#### Task description
Would you write out the lines from the one containing "it, as future" to the end of the records below, exactly and in full, please?

#### Available data
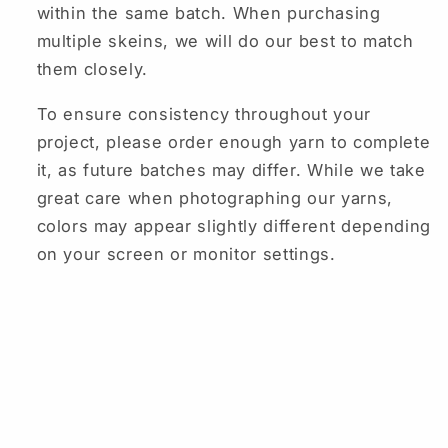
within the same batch. When purchasing
multiple skeins, we will do our best to match
them closely.
To ensure consistency throughout your
project, please order enough yarn to complete
it, as future batches may differ. While we take
great care when photographing our yarns,
colors may appear slightly different depending
on your screen or monitor settings.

#### Result below
it, as future batches may differ. While we take
great care when photographing our yarns,
colors may appear slightly different depending
on your screen or monitor settings.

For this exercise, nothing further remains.